START Excerpted records

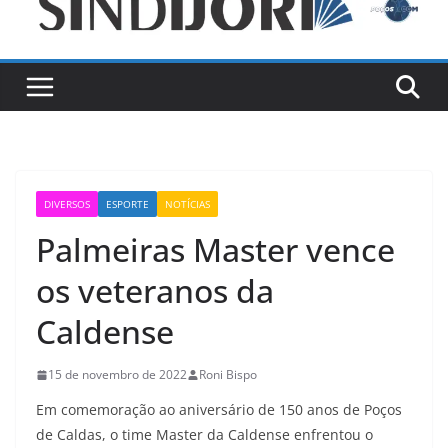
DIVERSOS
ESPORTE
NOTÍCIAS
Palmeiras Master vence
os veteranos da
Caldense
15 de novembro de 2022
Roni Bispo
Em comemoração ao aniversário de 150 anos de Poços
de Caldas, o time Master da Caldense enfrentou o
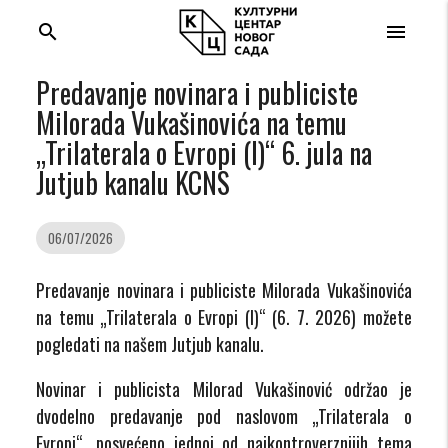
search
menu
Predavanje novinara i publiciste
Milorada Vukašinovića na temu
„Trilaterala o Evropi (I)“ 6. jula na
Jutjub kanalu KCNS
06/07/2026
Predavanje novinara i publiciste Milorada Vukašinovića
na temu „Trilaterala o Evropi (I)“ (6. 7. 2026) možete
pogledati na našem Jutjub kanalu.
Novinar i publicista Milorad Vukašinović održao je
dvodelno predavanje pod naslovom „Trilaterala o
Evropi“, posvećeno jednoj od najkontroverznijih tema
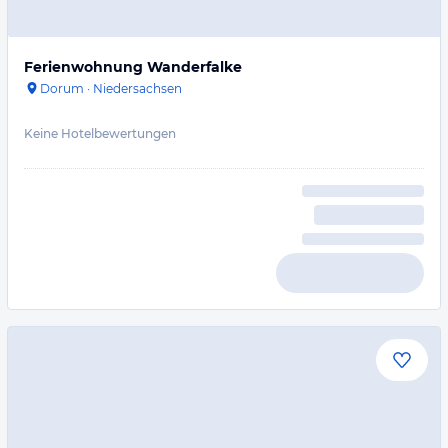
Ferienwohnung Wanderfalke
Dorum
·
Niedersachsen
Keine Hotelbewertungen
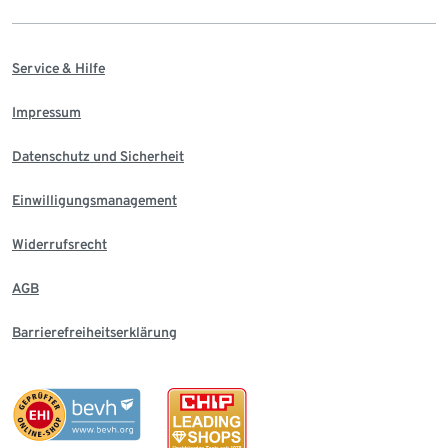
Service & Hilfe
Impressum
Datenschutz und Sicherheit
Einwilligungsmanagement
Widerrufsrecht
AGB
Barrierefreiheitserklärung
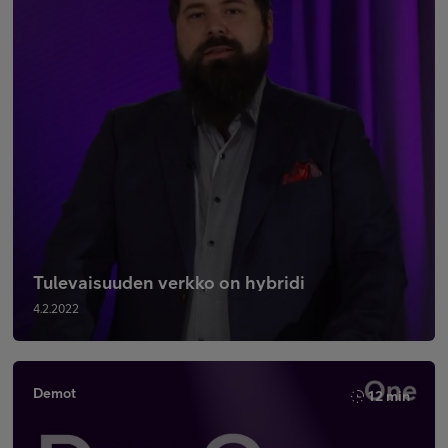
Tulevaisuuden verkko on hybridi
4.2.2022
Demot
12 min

END Excerpted records

Task instructions:
List every line from the entries above in which "Trilaterala" appears.

Solution for this problem:
„Trilaterala o Evropi (I)“ 6. jula na
na temu „Trilaterala o Evropi (I)“ (6. 7. 2026) možete
dvodelno predavanje pod naslovom „Trilaterala o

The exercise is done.